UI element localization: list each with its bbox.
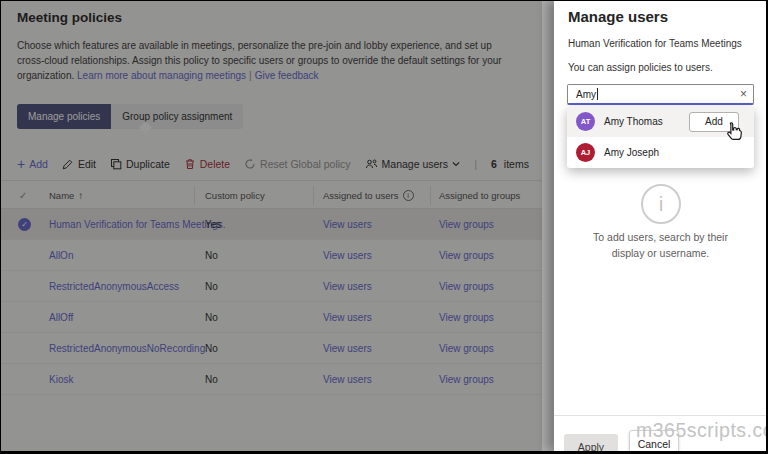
modal-dim-overlay <box>1 1 554 451</box>
info-circle-icon: i <box>641 184 681 224</box>
panel-footer: Apply Cancel <box>554 415 767 451</box>
panel-title: Manage users <box>568 8 668 25</box>
result-user-name: Amy Joseph <box>604 147 659 158</box>
manage-users-panel: Manage users Human Verification for Team… <box>554 1 767 451</box>
panel-instruction: You can assign policies to users. <box>568 62 713 73</box>
close-icon[interactable]: × <box>740 87 747 101</box>
avatar: AJ <box>576 143 595 162</box>
add-user-button[interactable]: Add <box>689 112 739 132</box>
apply-button[interactable]: Apply <box>564 434 618 454</box>
screenshot-frame: Meeting policies Choose which features a… <box>0 0 768 454</box>
result-user-name: Amy Thomas <box>604 116 663 127</box>
panel-policy-name: Human Verification for Teams Meetings <box>568 38 742 49</box>
user-search-input[interactable]: Amy × <box>567 84 754 105</box>
search-result-item[interactable]: ATAmy ThomasAdd <box>567 106 754 137</box>
meeting-policies-page: Meeting policies Choose which features a… <box>1 1 554 451</box>
empty-state-line2: display or username. <box>554 245 767 261</box>
search-results-dropdown: ATAmy ThomasAddAJAmy Joseph <box>567 106 754 168</box>
empty-state-text: To add users, search by their display or… <box>554 229 767 261</box>
search-input-value: Amy <box>576 89 596 100</box>
search-result-item[interactable]: AJAmy Joseph <box>567 137 754 168</box>
cancel-button[interactable]: Cancel <box>629 430 679 454</box>
page-scrollbar[interactable] <box>542 1 554 451</box>
text-caret <box>597 88 598 100</box>
avatar: AT <box>576 112 595 131</box>
empty-state-line1: To add users, search by their <box>554 229 767 245</box>
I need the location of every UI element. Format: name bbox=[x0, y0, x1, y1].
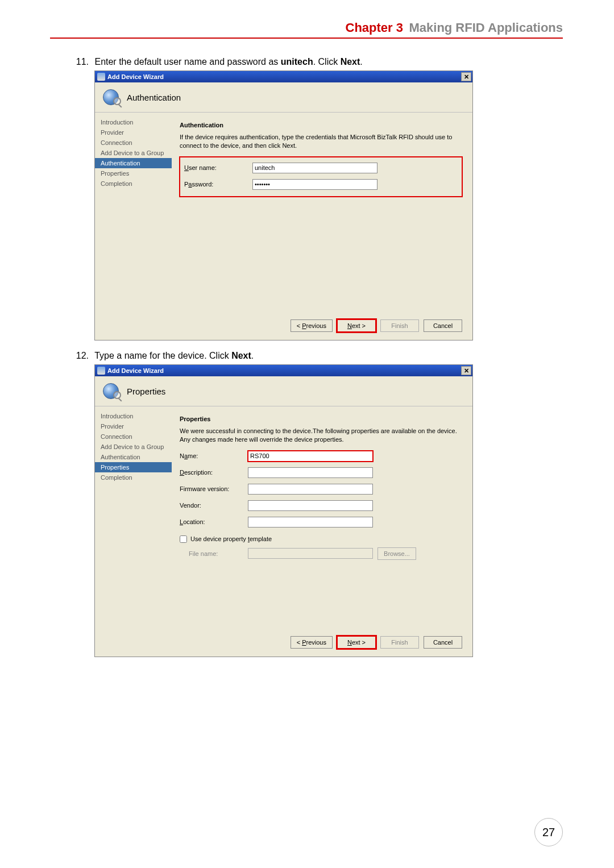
button-row: < Previous Next > Finish Cancel bbox=[180, 314, 462, 332]
wizard-authentication: Add Device Wizard ✕ Authentication Intro… bbox=[94, 70, 473, 340]
wizard-body: Introduction Provider Connection Add Dev… bbox=[95, 406, 472, 657]
vendor-input[interactable] bbox=[248, 500, 373, 511]
description-label: Description: bbox=[180, 469, 248, 476]
username-input[interactable] bbox=[252, 163, 377, 173]
cancel-button[interactable]: Cancel bbox=[424, 636, 462, 649]
nav-completion[interactable]: Completion bbox=[95, 178, 172, 189]
wizard-body: Introduction Provider Connection Add Dev… bbox=[95, 113, 472, 340]
nav-introduction[interactable]: Introduction bbox=[95, 117, 172, 127]
window-title: Add Device Wizard bbox=[107, 367, 164, 374]
section-desc: We were successful in connecting to the … bbox=[180, 427, 462, 444]
wizard-main: Authentication If the device requires au… bbox=[172, 113, 472, 340]
row-vendor: Vendor: bbox=[180, 500, 462, 511]
wizard-main: Properties We were successful in connect… bbox=[172, 406, 472, 657]
row-username: User name: bbox=[184, 163, 458, 173]
step-number: 11. bbox=[70, 57, 89, 67]
finish-button: Finish bbox=[380, 319, 419, 332]
row-firmware: Firmware version: bbox=[180, 484, 462, 495]
wizard-properties: Add Device Wizard ✕ Properties Introduct… bbox=[94, 364, 473, 657]
page-header: Chapter 3 Making RFID Applications bbox=[0, 20, 614, 35]
nav-introduction[interactable]: Introduction bbox=[95, 411, 172, 421]
step-number: 12. bbox=[70, 351, 89, 361]
page-number: 27 bbox=[534, 818, 563, 846]
app-icon bbox=[97, 367, 105, 375]
template-checkbox-label: Use device property template bbox=[190, 535, 272, 542]
row-filename: File name: Browse... bbox=[180, 547, 462, 560]
template-checkbox[interactable] bbox=[180, 535, 187, 543]
name-input[interactable] bbox=[248, 451, 373, 462]
wizard-banner: Authentication bbox=[95, 82, 472, 113]
filename-input bbox=[248, 548, 373, 559]
nav-properties[interactable]: Properties bbox=[95, 168, 172, 178]
wizard-nav: Introduction Provider Connection Add Dev… bbox=[95, 406, 172, 657]
wizard-nav: Introduction Provider Connection Add Dev… bbox=[95, 113, 172, 340]
previous-button[interactable]: < Previous bbox=[291, 636, 333, 649]
location-label: Location: bbox=[180, 518, 248, 525]
password-input[interactable] bbox=[252, 179, 377, 190]
nav-add-group[interactable]: Add Device to a Group bbox=[95, 442, 172, 452]
button-row: < Previous Next > Finish Cancel bbox=[180, 630, 462, 649]
banner-title: Properties bbox=[127, 387, 165, 396]
row-template-checkbox: Use device property template bbox=[180, 535, 462, 543]
close-button[interactable]: ✕ bbox=[461, 366, 471, 375]
name-label: Name: bbox=[180, 452, 248, 459]
username-label: User name: bbox=[184, 164, 252, 171]
nav-connection[interactable]: Connection bbox=[95, 138, 172, 148]
row-password: Password: bbox=[184, 179, 458, 190]
wizard-banner: Properties bbox=[95, 376, 472, 406]
nav-provider[interactable]: Provider bbox=[95, 421, 172, 431]
banner-title: Authentication bbox=[127, 93, 181, 102]
wizard-banner-icon bbox=[101, 381, 121, 401]
vendor-label: Vendor: bbox=[180, 502, 248, 509]
cancel-button[interactable]: Cancel bbox=[424, 319, 462, 332]
password-label: Password: bbox=[184, 181, 252, 188]
next-button[interactable]: Next > bbox=[337, 319, 376, 332]
description-input[interactable] bbox=[248, 467, 373, 478]
filename-label: File name: bbox=[180, 550, 248, 557]
step-12-text: 12. Type a name for the device. Click Ne… bbox=[70, 351, 563, 361]
window-title: Add Device Wizard bbox=[107, 73, 164, 80]
credentials-highlight: User name: Password: bbox=[180, 157, 462, 197]
section-title: Authentication bbox=[180, 122, 462, 128]
firmware-label: Firmware version: bbox=[180, 485, 248, 492]
titlebar: Add Device Wizard ✕ bbox=[95, 71, 472, 82]
close-button[interactable]: ✕ bbox=[461, 72, 471, 81]
row-name: Name: bbox=[180, 451, 462, 462]
browse-button: Browse... bbox=[377, 547, 416, 560]
nav-completion[interactable]: Completion bbox=[95, 472, 172, 483]
chapter-title: Making RFID Applications bbox=[409, 20, 563, 35]
titlebar-left: Add Device Wizard bbox=[97, 73, 164, 81]
app-icon bbox=[97, 73, 105, 81]
nav-authentication[interactable]: Authentication bbox=[95, 158, 172, 168]
next-button[interactable]: Next > bbox=[337, 636, 376, 649]
nav-connection[interactable]: Connection bbox=[95, 431, 172, 442]
nav-add-group[interactable]: Add Device to a Group bbox=[95, 148, 172, 158]
firmware-input[interactable] bbox=[248, 484, 373, 495]
section-desc: If the device requires authentication, t… bbox=[180, 133, 462, 150]
finish-button: Finish bbox=[380, 636, 419, 649]
wizard-banner-icon bbox=[101, 87, 121, 107]
nav-provider[interactable]: Provider bbox=[95, 127, 172, 138]
previous-button[interactable]: < Previous bbox=[291, 319, 333, 332]
row-location: Location: bbox=[180, 517, 462, 528]
titlebar-left: Add Device Wizard bbox=[97, 367, 164, 375]
row-description: Description: bbox=[180, 467, 462, 478]
section-title: Properties bbox=[180, 416, 462, 422]
titlebar: Add Device Wizard ✕ bbox=[95, 365, 472, 376]
header-rule bbox=[50, 38, 563, 39]
nav-authentication[interactable]: Authentication bbox=[95, 452, 172, 462]
content-area: 11. Enter the default user name and pass… bbox=[70, 47, 563, 657]
location-input[interactable] bbox=[248, 517, 373, 528]
chapter-label: Chapter 3 bbox=[346, 20, 403, 35]
step-11-text: 11. Enter the default user name and pass… bbox=[70, 57, 563, 67]
nav-properties[interactable]: Properties bbox=[95, 462, 172, 472]
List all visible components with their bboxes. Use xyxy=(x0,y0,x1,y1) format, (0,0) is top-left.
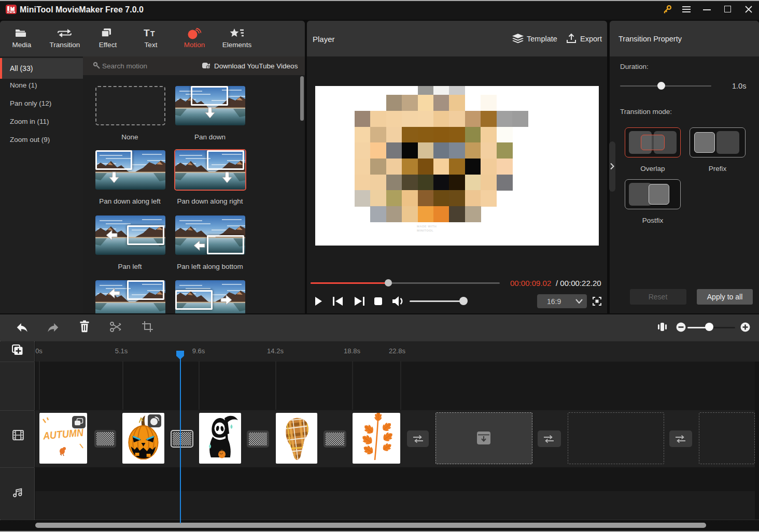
svg-text:AUTUMN: AUTUMN xyxy=(42,427,84,442)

• • • • • • •

### TASK DESCRIPTION
The expected answer is a copy of every line in the entries that holds the word "body".

### TASK RESULT
wizard-body: Introduction Provider Connection Add Dev… bbox=[95, 406, 472, 657]
wizard-body: Introduction Provider Connection Add Dev… bbox=[95, 113, 472, 340]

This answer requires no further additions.